Many were dovish groups opposed to Lauder because of his undisputed close personal ties and political sympathy with the more hard-line Netanyahu. But Rabbi Yoffie stressed his own concern was solely with the question of whether a proposed leader of the avowedly nonpartisan Presidents Conference was involved financially in a partisan domestic Israeli political campaign.

Rabbi Yoffie said Tuesday that he learned only upon arriving at the full meeting about the nominating committee parley of the night before. In particular, said Rabbi Yoffie, he learned only then that his movement’s representative on the committee had voted to accept Lauder’s assertions and reapprove his nomination.

“The Reform and Conservative representatives on the committee were convinced that [the points raised in The Jewish Week story] were not sufficient,” said Rabbi Yoffie, “and I must accept their judgment on that.”

Judy Silverman, president of Women of Reform Judaism and the Reform movement’s representative on the nominating committee, declined to comment on what took place in the meeting.

But according to sources with knowledge of the meeting, there was significant pressure on the skeptical minority to vote with the majority favoring Lauder.

“There were only two on one side” against going ahead with the vote on Lauder on the seven-person committee, said one source. “If it was three against four, it would have been different.

“The pressure was really on,” said another source.

This source described committee chairman Levy as being adamant that Lauder be approved, saying that a failure to do so would be a stain on his leadership of the committee. Another source described Levy as simply “anxious” to have the previous vote reaffirmed, but added “ ‘adamant’ would denote a degree of insistence I don’t think is accurate.”

Levy said that after the meeting, he was congratulated for his balanced handling of the meeting.

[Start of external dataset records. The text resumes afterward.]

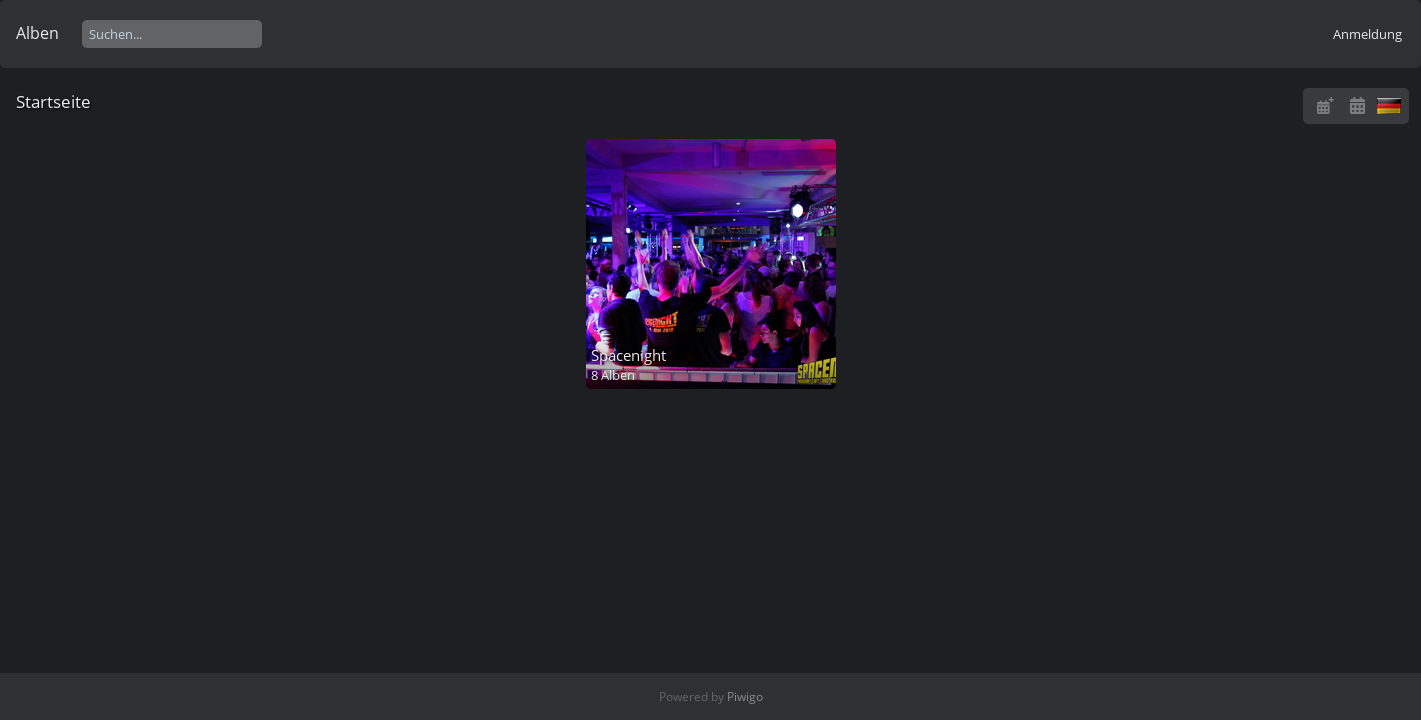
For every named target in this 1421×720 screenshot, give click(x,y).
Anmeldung (1367, 34)
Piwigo (745, 696)
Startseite (53, 101)
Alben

“I left the whole process feeling good that I was able to achieve our result without in any way being prejudiced,” he said.

Meanwhile, as more information emerges about Finkelstein’s rates, questions continue to deepen over just who has been paying for his work for Netanyahu.

According to a report in the on-line political magazine “Gridlock & Load,” Federal Elections Commission records show that Finkelstein received $221,900 in 1995 from then-Sen. Alfonse D’Amato’s campaign committee for consulting services. D’Amato’s committee paid him another $61,200 that year for polling duties.

In 1994, New Yorkers for D’Amato paid Finkelstein $140,000 for his consulting, the webzine reported.

But according to a senior Likud Party official with access to the party’s finance records, those records indicate that Likud’s retainer fee for Finkelstein was only $4,000 per month in 1998 — an off-election year in Israel, as were 1994 and 1995 for D’Amato. The fee would also presumably have had to cover Finkelstein’s air travel to Israel and hotel lodging there.

“I assume that for every dollar the Likud give him, he gets more from others,” the senior Likud official said.